十七世紀黄金時代のオランダに生まれた天才画家レンブラント・ファン・レイン(1606-1669)も、最晩年に梅毒の男(『ヘラルド・ド・ラレッセの肖像』)を描いている。だがデューラー作品と違い、レンブラントが描いたのは実在の同時代人。この時には相手が梅毒とは気づかなかった可能性がある。

レンブラント・ファン・レイン『ヘラルド・ド・ラレッセの肖像』(1665)Portrait of Gerard de Lairesse(提供:Science Photo Library/アフロ)
レンブラント・ファン・レイン『ヘラルド・ド・ラレッセの肖像』(1665)Portrait of Gerard de Lairesse(提供:Science Photo Library/アフロ)

 ラレッセはリエージュ(現ベルギー)生まれで、二十一、二歳のころ妻とオランダに移住した。母語はフランス語だったので、オランダ語は初めのうち苦労したようだ。父も兄も画家で、彼も神話や歴史画を得意とする古典派の画家となった。後に美術理論の書も出しており、オランダよりフランスで評価が高く、「オランダのプッサン」と呼ばれる。

 レンブラントの透徹した目で描かれたラレッセは、この時、なんとまだ二十五歳。左目の下のたるみ、口元の発疹ないしその傷跡で老けて見える。悲しげな目。鼻はいわゆるサドル鼻だ。これは遺伝や感染によって鼻中隔の壊死が起こり、鼻の支えがなくなって凹み、短くなったもの。

 当時はまだ先天性梅毒(母体内で胎盤を介して子が感染)について何も知られていなかったので、ラレッセの病気は後世の医学者がレンブラントの絵を見て気づいたもの。ラレッセが五十歳で失明したことも、梅毒説のもう一つの有力な証拠となった。

 画家が失明するのは致命的だ。しかしラレッセは不屈の意志で教育者となり、書を著し、さまざまな症状に耐えつつ七十歳まで生き抜いたのだった。

 何世紀にもわたり梅毒治療に水銀が効くと信じられていたので、ラレッセも使っていたかもしれない。モーツァルトの急死についても、梅毒治療用の水銀を過剰摂取したのが原因との説がある。真偽のほどはわからない。性病が恥と結びついているためだ。したがって梅毒が直接の死因でなくとも、水銀が死を早めた例は少なくなかったのではないか。

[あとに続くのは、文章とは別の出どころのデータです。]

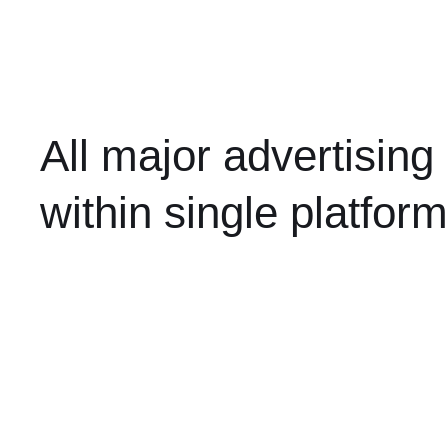
All major advertising
within single platform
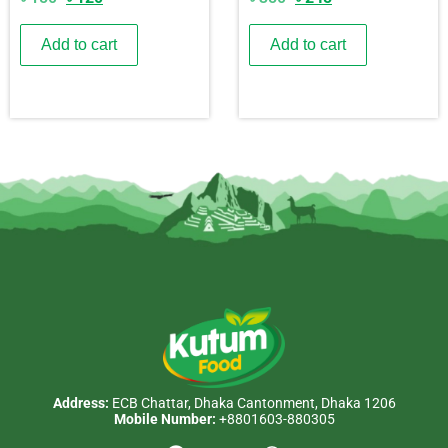
Add to cart
Add to cart
Address:
ECB Chattar, Dhaka Cantonment, Dhaka 1206
Mobile Number:
+8801603-880305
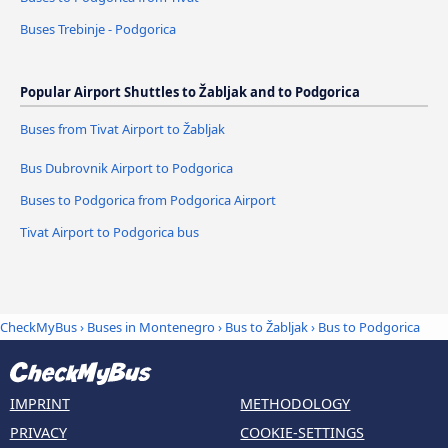
Buses Trebinje - Podgorica
Popular Airport Shuttles to Žabljak and to Podgorica
Buses from Tivat Airport to Žabljak
Bus Dubrovnik Airport to Podgorica
Buses to Podgorica from Podgorica Airport
Tivat Airport to Podgorica bus
CheckMyBus
›
Buses in Montenegro
›
Bus to Žabljak
›
Bus to Podgorica
IMPRINT
METHODOLOGY
PRIVACY
COOKIE-SETTINGS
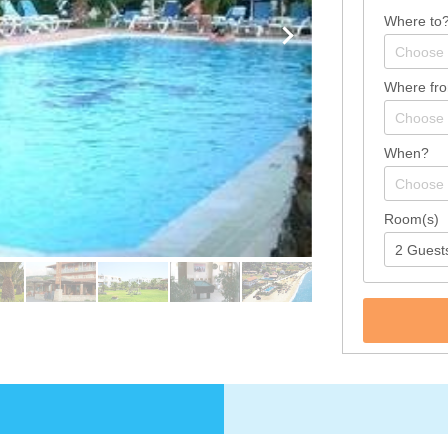
Where to
Where fr
When?
Room(s)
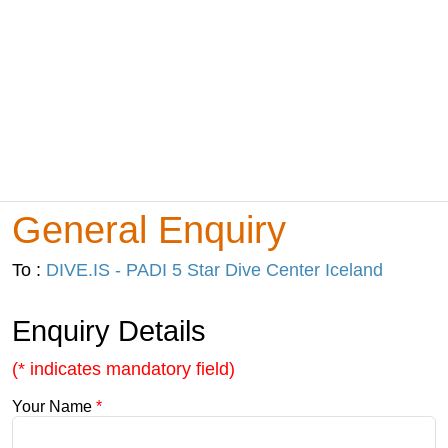
General Enquiry
To :
DIVE.IS - PADI 5 Star Dive Center Iceland
Enquiry Details
(* indicates mandatory field)
Your Name
*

 いずれにせよ、著名人なら本人はもちろんのこと、同時代及び後世の心酔者も実状を隠したがる。そこで梅毒罹患とされる著名人に関しては、ほとんどの場合、異論が唱えられる。それを承知で、有名な罹患者をいちおうあげておくと――ヘンリー八世、フェリペ四世、ニーチェ、シューマン、モーパッサン、ボードレール、etc.

 二〇一七年、東京と神戸で開催の「怖い絵展」(筆者が特別監修)にも、梅毒罹患者(しかも女性)が登場する作品を出展した。十八世紀イギリスの人気画家ウィリアム・ホガース(1697-1764)のエッチング『ジン横丁』がそれだ。

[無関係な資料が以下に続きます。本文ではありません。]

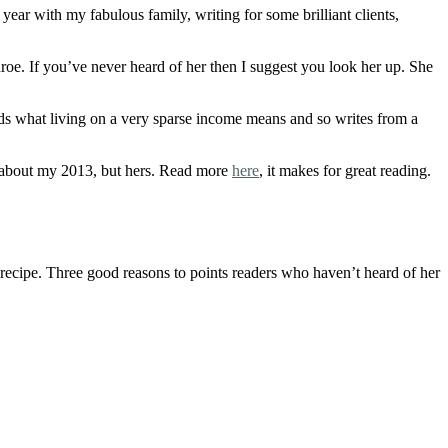
year with my fabulous family, writing for some brilliant clients,
e. If you’ve never heard of her then I suggest you look her up. She
ds what living on a very sparse income means and so writes from a
ot about my 2013, but hers. Read more
here
, it makes for great reading.
o recipe. Three good reasons to points readers who haven’t heard of her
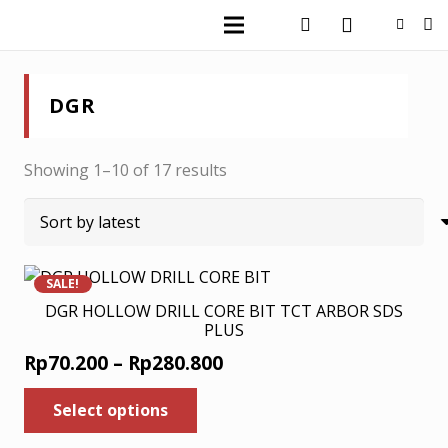
DGR
Sorted
Showing 1–10 of 17 results
by
latest
SALE!
DGR HOLLOW DRILL CORE BIT TCT ARBOR SDS
PLUS
Price
Rp
70.200
–
Rp
280.800
range:
This
Select options
product
Rp70.200
has
through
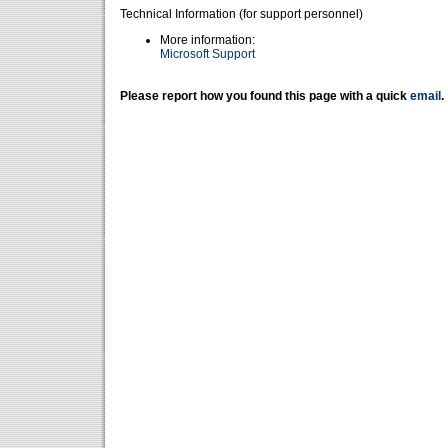
Technical Information (for support personnel)
More information:
Microsoft Support
Please report how you found this page with a quick
email
.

ウィリアム・ホガース『ジン横丁』(1750-1751)Gin Lane(提供:Science Photo Library/アフロ)
ウィリアム・ホガース『ジン横丁』(1750-1751)Gin Lane(提供:Science Photo Library/アフロ)

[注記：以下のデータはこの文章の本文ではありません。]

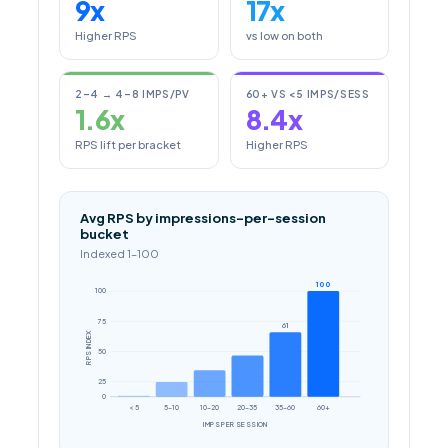
9x
17x
Higher RPS
vs low on both
2–4 → 4–8 IMPS/PV
60+ VS <5 IMPS/SESS
1.6x
8.4x
RPS lift per bracket
Higher RPS
Avg RPS by impressions-per-session
bucket
Indexed 1–100
100
100
75
61
RPS INDEX
50
25
0
< 5
5–10
10–20
20–35
35–60
60+
IMPS PER SESSION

 本作は主催者側の思惑以上に若い人からの反響が大きかった。安酒ジンに酔いつぶれる人々の悲惨な描写に対し、現代日本の若者がツイッターで「ストロングゼロだ!」と盛り上がり、ジンの恐怖を我が事と感じているらしいのにずいぶん驚かされた。筆者も担当者もその時までストロングゼロという、安くて強くて若者向けの酒の存在を知らなかったのだ。